In this column, I am addressing ways to hire for success.
“I am looking for a new manager for my practice. Do you have any suggestions on how to hire the right person?”
A critical hire is the administrator or manager of the practice. I have seen great managers help grow the revenues and prestige of a practice, and I have unfortunately seen mediocre leaders create a toxic culture that negatively impacted profitability. Companies that attract and retain great talent know that hiring is important and that it should be done with great care. I subscribe to the theory “hire slow, and fire fast.” Great hiring is a process, not a one-time event. I will summarize below some of the best practices in creating a first class hiring program.
Clarify Your Needs
The first step is to know what you want. Do you have a job description in mind? What are the specific duties that you want the manager to handle? What could this person do to free you up more? You want to write this description down. There are standard formats to follow, but feel free to improvise and be creative. This is your roadmap for the new employee, not a boilerplate document. Besides just the tasks and responsibilities of the new hire, it’s also important to consider the skills and abilities that you what the employee to possess. I consider technical proficiencies such as using Microsoft Excel as well as soft skills such as leadership and communication. What’s interesting is that successful employers know that the real key is to hire for attitude. You can teach technical skills and even soft skills, but I have found that trying to get people to improve their attitude is virtually impossible.
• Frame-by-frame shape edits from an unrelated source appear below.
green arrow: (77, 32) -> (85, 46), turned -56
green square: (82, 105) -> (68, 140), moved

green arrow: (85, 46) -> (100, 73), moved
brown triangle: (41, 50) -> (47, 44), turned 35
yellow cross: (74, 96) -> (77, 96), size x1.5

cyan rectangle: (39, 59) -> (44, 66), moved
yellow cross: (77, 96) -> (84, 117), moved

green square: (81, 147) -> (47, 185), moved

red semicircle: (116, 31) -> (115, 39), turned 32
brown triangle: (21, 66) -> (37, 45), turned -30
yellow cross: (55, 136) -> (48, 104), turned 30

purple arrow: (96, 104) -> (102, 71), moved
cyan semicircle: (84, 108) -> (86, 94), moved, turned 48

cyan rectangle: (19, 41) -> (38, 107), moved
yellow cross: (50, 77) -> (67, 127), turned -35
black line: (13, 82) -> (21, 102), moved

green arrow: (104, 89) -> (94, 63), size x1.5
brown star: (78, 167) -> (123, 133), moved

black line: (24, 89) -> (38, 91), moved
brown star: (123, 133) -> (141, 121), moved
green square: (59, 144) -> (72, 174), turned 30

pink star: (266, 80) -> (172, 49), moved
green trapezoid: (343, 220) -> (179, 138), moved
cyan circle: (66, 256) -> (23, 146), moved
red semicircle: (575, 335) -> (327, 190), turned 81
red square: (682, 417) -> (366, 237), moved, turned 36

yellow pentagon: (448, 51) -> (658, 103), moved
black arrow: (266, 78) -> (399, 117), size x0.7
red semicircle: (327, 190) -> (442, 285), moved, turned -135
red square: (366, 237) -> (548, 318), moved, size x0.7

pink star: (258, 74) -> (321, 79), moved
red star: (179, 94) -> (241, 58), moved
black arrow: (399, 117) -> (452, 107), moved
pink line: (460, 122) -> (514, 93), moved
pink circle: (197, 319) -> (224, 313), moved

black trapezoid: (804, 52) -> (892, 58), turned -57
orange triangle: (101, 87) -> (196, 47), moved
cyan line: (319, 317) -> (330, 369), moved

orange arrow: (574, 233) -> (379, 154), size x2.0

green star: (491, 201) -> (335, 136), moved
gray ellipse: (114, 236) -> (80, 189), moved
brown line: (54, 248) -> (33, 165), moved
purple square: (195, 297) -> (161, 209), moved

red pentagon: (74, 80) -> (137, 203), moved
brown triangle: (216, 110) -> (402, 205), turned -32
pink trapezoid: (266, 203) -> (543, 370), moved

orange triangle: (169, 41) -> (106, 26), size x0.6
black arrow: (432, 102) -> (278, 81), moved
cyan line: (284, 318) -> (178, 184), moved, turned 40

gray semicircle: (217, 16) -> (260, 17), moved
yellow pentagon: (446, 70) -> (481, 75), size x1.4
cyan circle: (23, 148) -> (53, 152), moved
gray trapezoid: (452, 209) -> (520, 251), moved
In addition to knowing what you want, you need to consider the compensation you want to pay for the position, including any bonus incentives. I like to consider third party comparable data as well as local market knowledge to find the proper pay grade. I also consider the impact on the budget as well as think through creating the proper financial incentives to align the employer with the employee.
Build Your Candidate Pool
Now that you have clarity on what you want, the next step is to solicit potential candidates. This can be done in a variety of ways including traditional newspaper advertising, internet search tools such as CareerBuilder or Monster, third party recruiters, and word of mouth. I often receive emails from colleagues looking for recommendations for hires. Another avenue is to get your employees to submit referrals. Some companies even have bonus programs for employee referrals. You have to be careful about hiring “buddies,” but it’s helpful to get referrals from employees whom you trust and that actually know the candidates. In this solicitation phase, you are creating your pipeline of candidates. You want to make sure that you have a clear timeline and process for intaking and following up with people.
Narrow the Field
Once you have built a good pipeline of prospects, you want to narrow the field through resume review and phone screening. Does the candidate appear to have the background and training that you are seeking? Can the candidate communicate clearly? Are they articulate? If you don’t have a good first impression on the phone, then your staff, patients, and vendors probably won’t either. This process should whittle your prospect group down significantly to a handful of candidates to bring in for an initial interview. If possible, have someone interview the candidate with you. It’s helpful to get two perspectives on the interview. If the candidates pass through the “gate” of a first interview then I recommend a potential 2nd and 3rd interview as well as the opportunity for your staff to interview them. It’s amazing how empowering it is to have your staff participate in the hiring process.
For candidates in critical roles such as being an administrator, I also recommend interviewing them in a social setting such as a lunch or dinner where you can see if the person behaves any differently than in the formal interview settings. This can reveal a lot about someone that does not always come out in an office interview. All along the way, you should be respectful of those candidates you are not going to continue with and let them know accordingly. You also want to always be clear with people about next steps and follow up expectations. This shows respect for people as well as demonstrates the professionalism of your practice.
Trust, But Verify
Finally, you want to check references. So many people don’t actually check references, but I have seen it help employers avoid huge mistakes by actually taking the time to check them. Besides the best practices described herein, you also want to make sure that you are following the proper applicable legal requirements in your hiring process. Hopefully, the fruit of your effort in this process will culminate in a formal offer letter which is accepted by your new hire!